**Input**.

┌────────

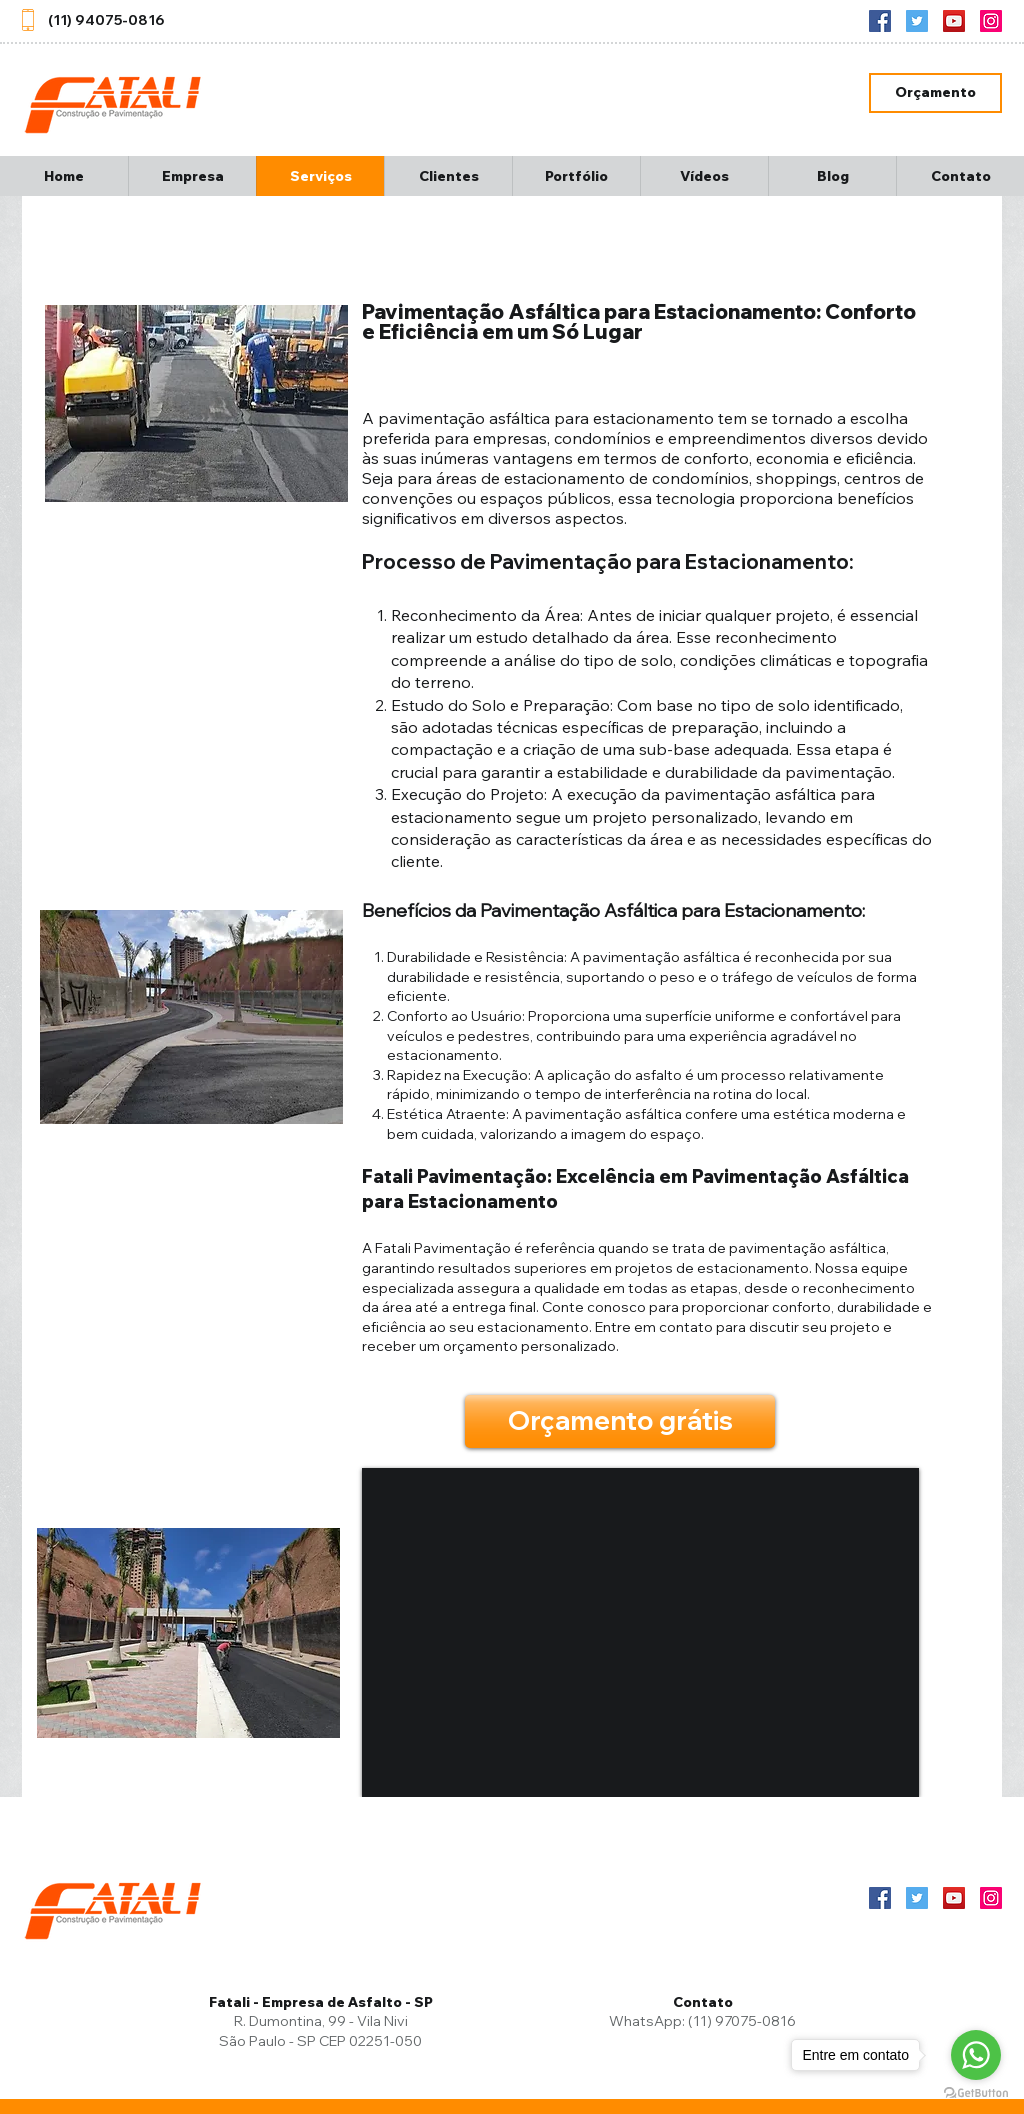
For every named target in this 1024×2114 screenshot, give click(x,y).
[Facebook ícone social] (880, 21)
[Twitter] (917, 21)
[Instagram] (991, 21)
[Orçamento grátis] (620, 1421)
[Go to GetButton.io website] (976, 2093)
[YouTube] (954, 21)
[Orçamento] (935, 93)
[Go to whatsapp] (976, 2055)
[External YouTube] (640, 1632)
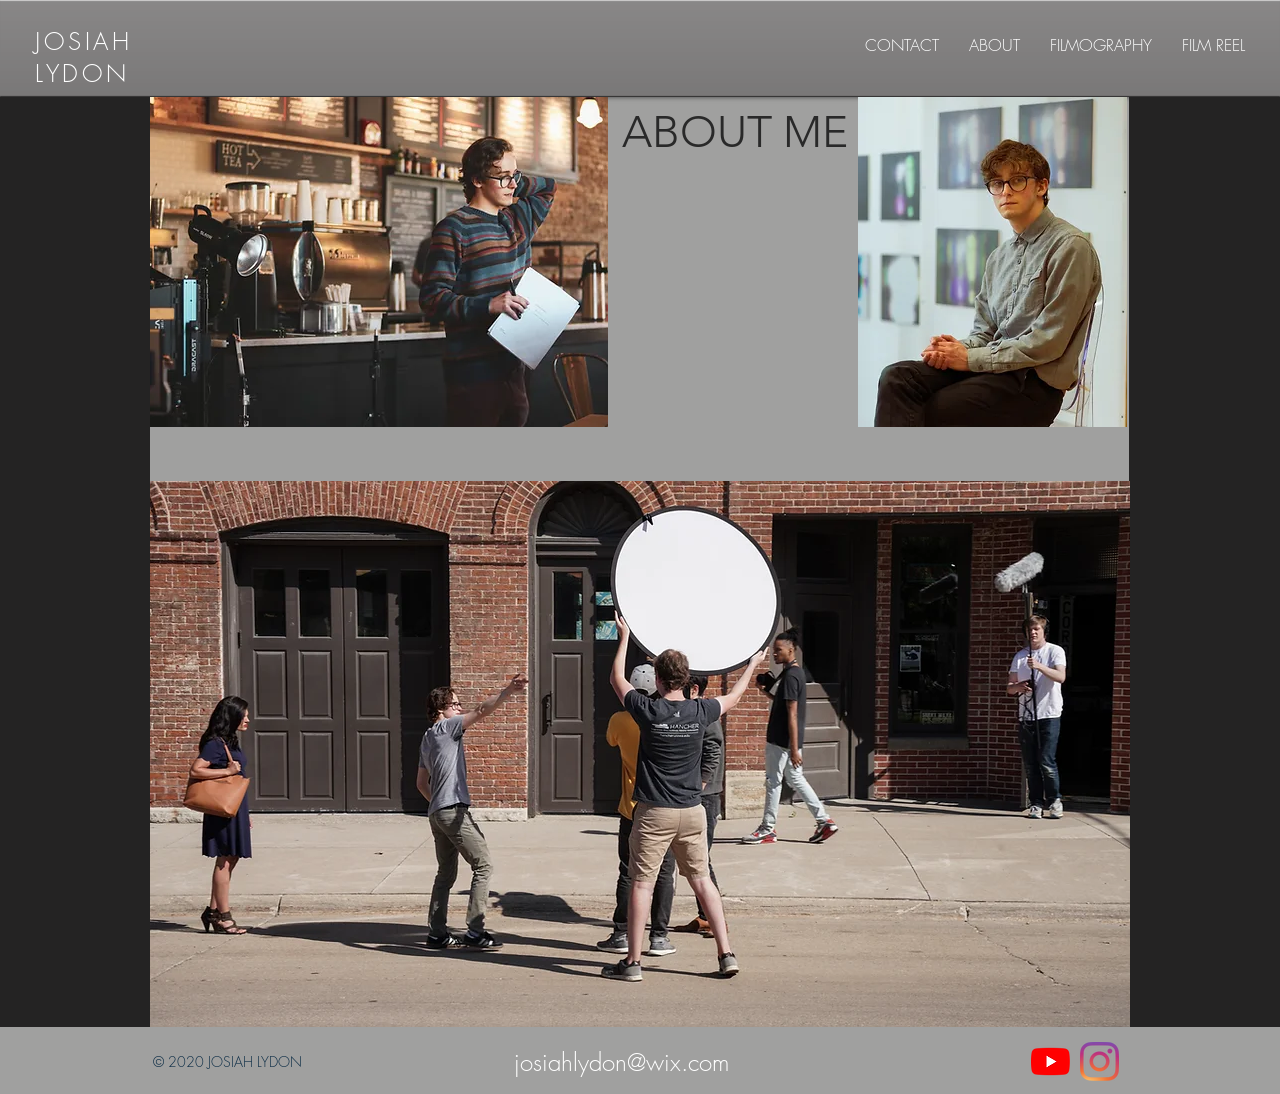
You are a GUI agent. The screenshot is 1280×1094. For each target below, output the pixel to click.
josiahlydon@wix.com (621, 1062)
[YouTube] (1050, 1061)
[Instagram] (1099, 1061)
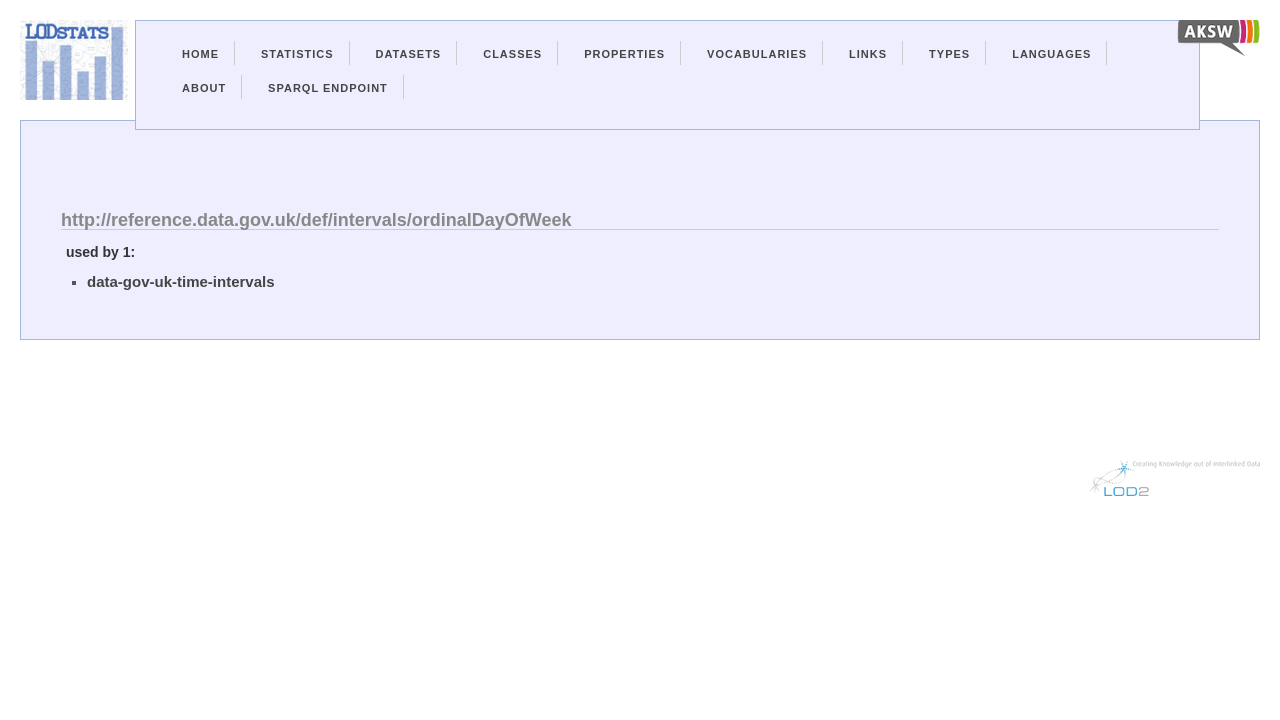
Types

└────────
┌────────

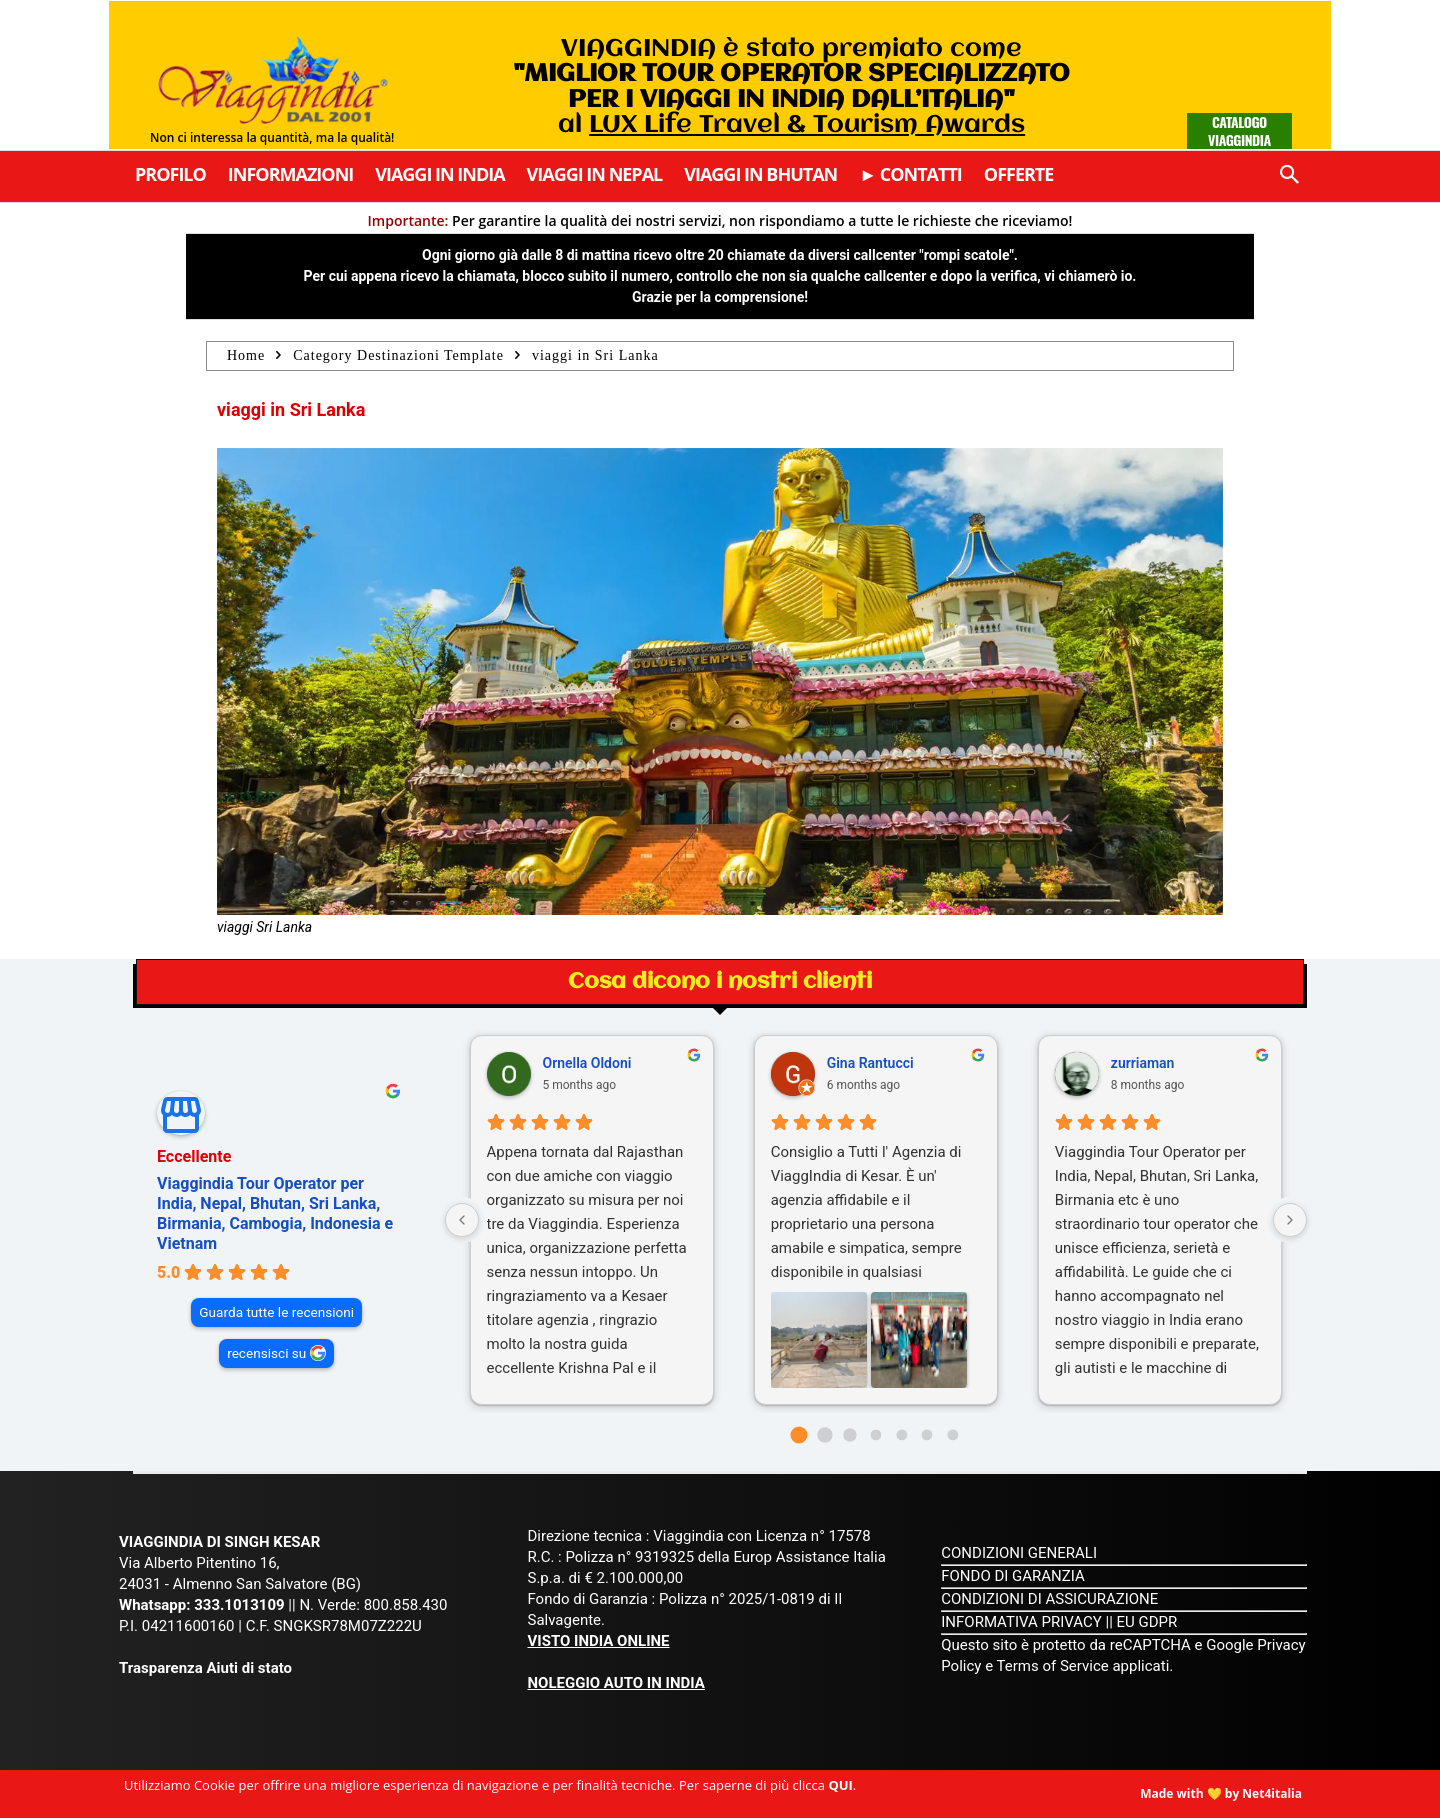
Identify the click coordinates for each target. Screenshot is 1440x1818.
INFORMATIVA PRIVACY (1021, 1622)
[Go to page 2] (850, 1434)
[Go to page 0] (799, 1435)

└────────

From the data above, report how many lines include the string "target". The number alone will do.

3